Japanese Prime Minister Shinzo Abe earlier this year sent a note to a temple ceremony honouring hundreds of World War II-era war criminals praising their contributions to the country

Aishwarya Yerra August 27, 2014 13:42:27 IST
Japenese PM sent prayer note to ceremony honouring war criminals

Tokyo: Japanese Prime Minister Shinzo Abe earlier this year sent a note to a temple ceremony honouring hundreds of World War II-era war criminals praising their contributions to the country, a top government spokesman said on Wednesday.

Abe sent the message to an annual ceremony held April 29 at the Koyasan temple in central Japan, but in his capacity as head of the ruling party, not as prime minister, Chief Cabinet Secretary Yoshihide Suga told reporters.

Japenese PM sent prayer note to ceremony honouring war criminals

Japanese PM Shinzo Abe. AFP

Suga was responding to a report by a Japanese newspaper that Abe's message, which was read out loud at the ceremony, said the war criminals had "sacrificed their souls to become the foundation of their country."

Abe also sent a similar message to last year's memorial service, the Asahi newspaper said in its report.
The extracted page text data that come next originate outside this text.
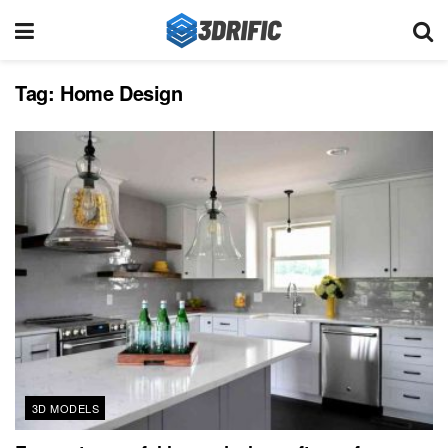
Tag:
Home Design
3D MODELS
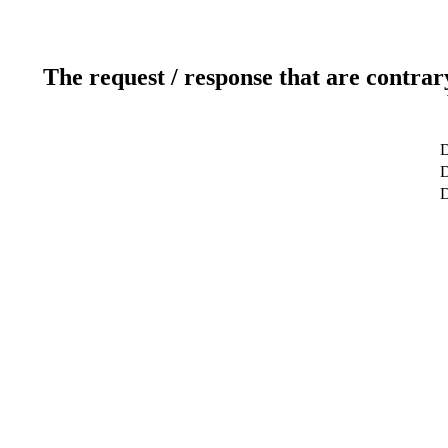
The request / response that are contrar
D
D
D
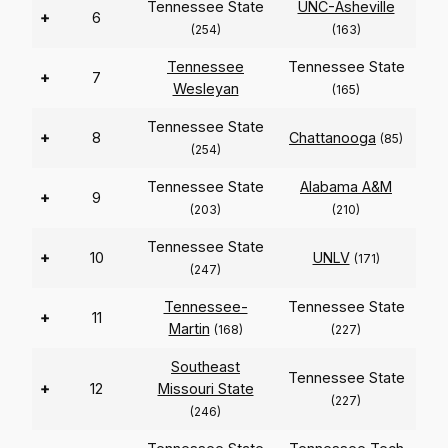
Tennessee State
UNC-Asheville
+
6
(254)
(163)
Tennessee
Tennessee State
+
7
Wesleyan
(165)
Tennessee State
+
8
Chattanooga
(85)
(254)
Tennessee State
Alabama A&M
+
9
(203)
(210)
Tennessee State
+
10
UNLV
(171)
(247)
Tennessee-
Tennessee State
+
11
Martin
(168)
(227)
Southeast
Tennessee State
+
12
Missouri State
(227)
(246)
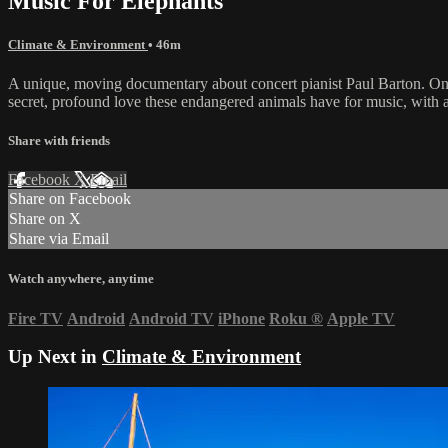
Music For Elephants
Climate & Environment
• 46m
A unique, moving documentary about concert pianist Paul Barton. On T
secret, profound love these endangered animals have for music, with a
Share with friends
Facebook
X
Email
Share on Facebook
Share on X
Share via Email
Watch anywhere, anytime
Fire TV
Android
Android TV
iPhone
Roku
®
Apple TV
Up Next in
Climate & Environment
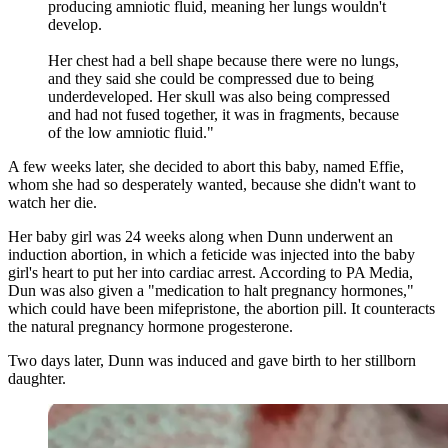
producing amniotic fluid, meaning her lungs wouldn't
develop.
Her chest had a bell shape because there were no lungs,
and they said she could be compressed due to being
underdeveloped. Her skull was also being compressed
and had not fused together, it was in fragments, because
of the low amniotic fluid."
A few weeks later, she decided to abort this baby, named Effie,
whom she had so desperately wanted, because she didn't want to
watch her die.
Her baby girl was 24 weeks along when Dunn underwent an
induction abortion, in which a feticide was injected into the baby
girl's heart to put her into cardiac arrest. According to PA Media,
Dun was also given a "medication to halt pregnancy hormones,"
which could have been mifepristone, the abortion pill. It counteracts
the natural pregnancy hormone progesterone.
Two days later, Dunn was induced and gave birth to her stillborn
daughter.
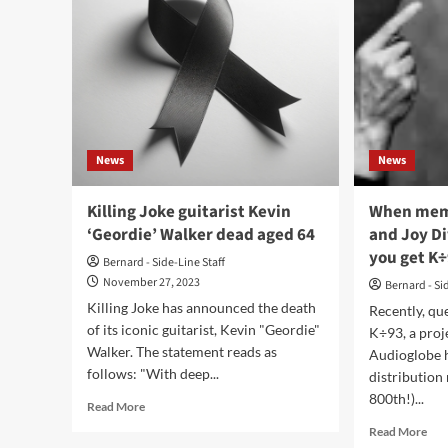
News
News
Killing Joke guitarist Kevin
When memb
‘Geordie’ Walker dead aged 64
and Joy Di
you get K
Bernard - Side-Line Staff
November 27, 2023
Bernard - Si
Killing Joke has announced the death
Recently, qu
of its iconic guitarist, Kevin "Geordie"
K÷93, a proje
Walker. The statement reads as
Audioglobe h
follows: "With deep...
distribution 
800th!)...
Read
Read More
more
Rea
Read More
about
mor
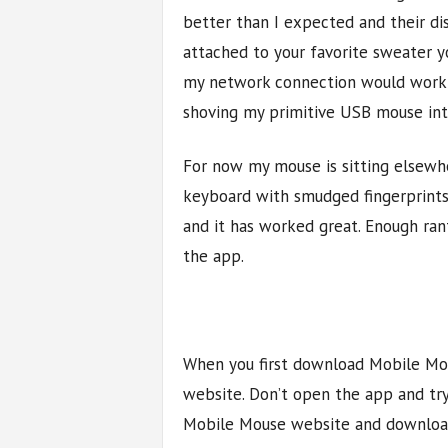
better than I expected and their dis
attached to your favorite sweater 
my network connection would work 1
shoving my primitive USB mouse in
For now my mouse is sitting elsewhe
keyboard with smudged fingerprints
and it has worked great. Enough rant
the app.
When you first download Mobile Mous
website. Don’t open the app and try 
Mobile Mouse website and download 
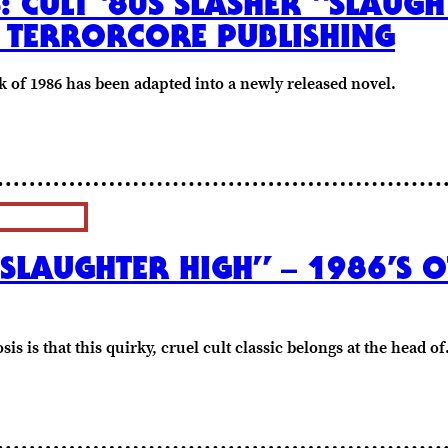
S: CULT ‘80S SLASHER “SLAUGH
 TERRORCORE PUBLISHING
k of 1986 has been adapted into a newly released novel.
SLAUGHTER HIGH” – 1986’S O
is is that this quirky, cruel cult classic belongs at the head o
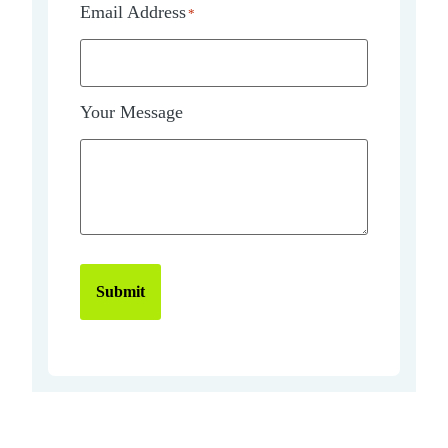
Email Address
*
Your Message
Submit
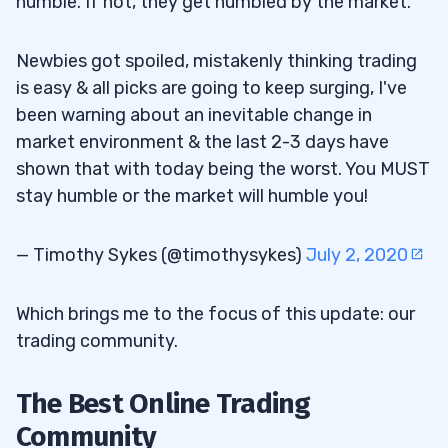
humble. If not, they get humbled by the market.
Newbies got spoiled, mistakenly thinking trading
is easy & all picks are going to keep surging, I've
been warning about an inevitable change in
market environment & the last 2-3 days have
shown that with today being the worst. You MUST
stay humble or the market will humble you!
— Timothy Sykes (@timothysykes)
July 2, 2020
Which brings me to the focus of this update: our
trading community.
The Best Online Trading
Community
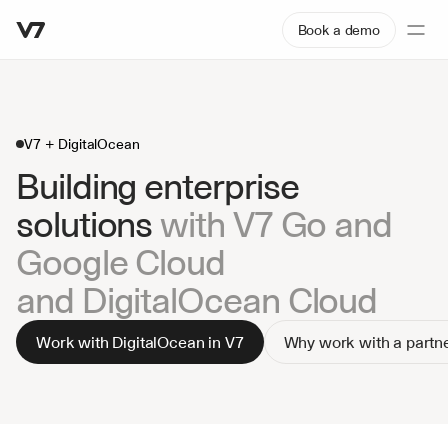
Book a demo
V7 + DigitalOcean
Building enterprise 
solutions 
with V7 Go and 
Google Cloud
and DigitalOcean Cloud
Work with DigitalOcean in V7
Why work with a partn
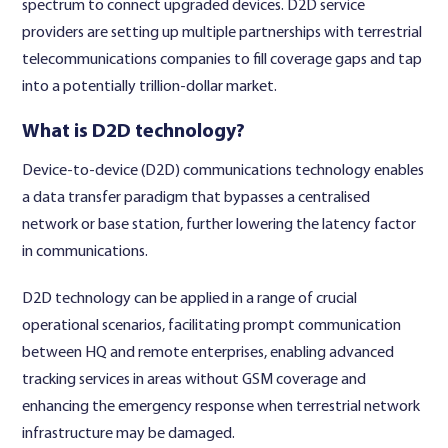
spectrum to connect upgraded devices.
D2D service
providers
are setting up multiple partnerships with terrestrial
telecommunications companies to fill coverage gaps and tap
into a potentially trillion-dollar market.
What is D2D technology?
Device-to-device (D2D) communications technology enables
a data transfer paradigm that bypasses a centralised
network or base station, further lowering the latency factor
in communications.
D2D technology can be applied in a range of crucial
operational scenarios, facilitating prompt communication
between HQ and remote enterprises, enabling advanced
tracking services in areas without GSM coverage and
enhancing the emergency response when terrestrial network
infrastructure may be damaged.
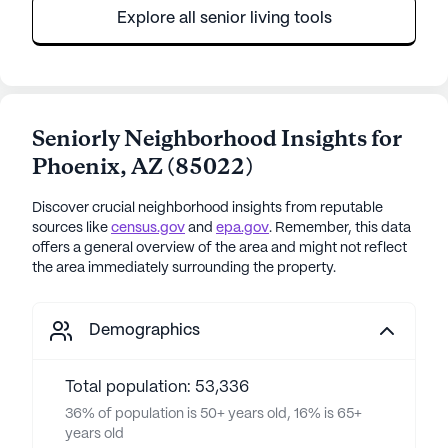
Explore all senior living tools
Seniorly Neighborhood Insights for
Phoenix
,
AZ
(
85022
)
Discover crucial neighborhood insights from reputable
sources like
census.gov
and
epa.gov
. Remember, this data
offers a general overview of the area and might not reflect
the area immediately surrounding the property.
Demographics
Total population: 53,336
36% of population is 50+ years old, 16% is 65+
years old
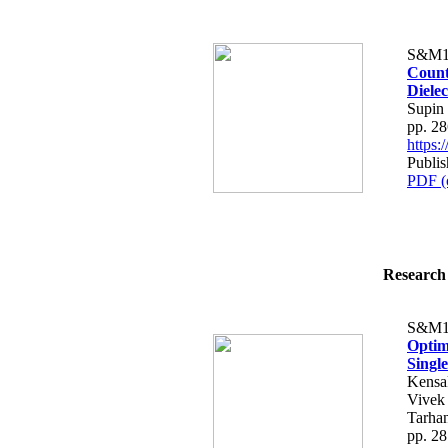
S&M1
Count
Dielec
Supin
pp. 2
https
Publi
PDF (
Research 
S&M1
Optim
Singl
Kensa
Vivek
Tarhan
pp. 2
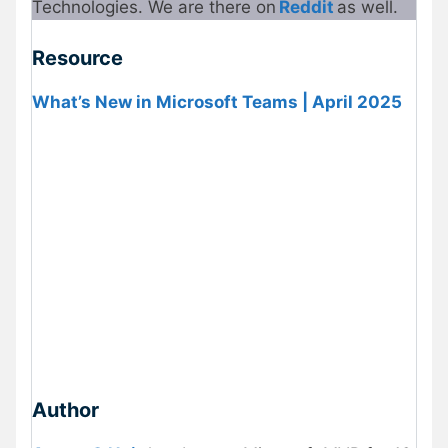
Technologies. We are there on
Reddit
as well.
Resource
What’s New in Microsoft Teams | April 2025
Author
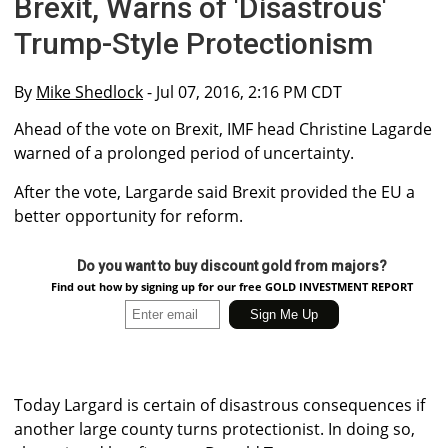
Brexit, Warns of 'Disastrous'
Trump-Style Protectionism
By
Mike Shedlock
- Jul 07, 2016, 2:16 PM CDT
Ahead of the vote on Brexit, IMF head Christine Lagarde
warned of a prolonged period of uncertainty.
After the vote, Largarde said Brexit provided the EU a
better opportunity for reform.
Do you want to buy discount gold from majors?
Find out how by signing up for our free GOLD INVESTMENT REPORT
Today Largard is certain of disastrous consequences if
another large county turns protectionist. In doing so,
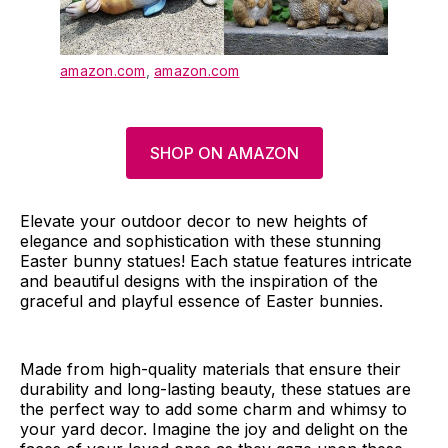
amazon.com
,
amazon.com
SHOP ON AMAZON
Elevate your outdoor decor to new heights of
elegance and sophistication with these stunning
Easter bunny statues! Each statue features intricate
and beautiful designs with the inspiration of the
graceful and playful essence of Easter bunnies.
Made from high-quality materials that ensure their
durability and long-lasting beauty, these statues are
the perfect way to add some charm and whimsy to
your yard decor. Imagine the joy and delight on the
The revelation could worsen Japan's ties with China,
which sees honouring war criminals as a lack of remorse by Tokyo over wartime aggression.

The ceremony was held in front of a stone monument that honours about 1,180 Japanese war criminals, including wartime Prime Minister Hideki Tojo and 13 other executed leaders from the era.

The 14 "Class A" criminals, who are also honoured at Tokyo's Yasukuni Shrine, were convicted of crimes against peace and humanity by the International Military Tribunal for the Far East, held in Tokyo by the allied forces after the
war.

Suga acknowledged that Japan has accepted the tribunal's decisions, laid out in the San Francisco Peace Treaty, as the conditions for Japan's return to the international community.

Abe, however, has said that those convicted by the
tribunal are not considered war criminals under domestic law. Ceremony organisers said on their website that those who were executed were "wrongfully convicted" by the allies and that their honour should be restored.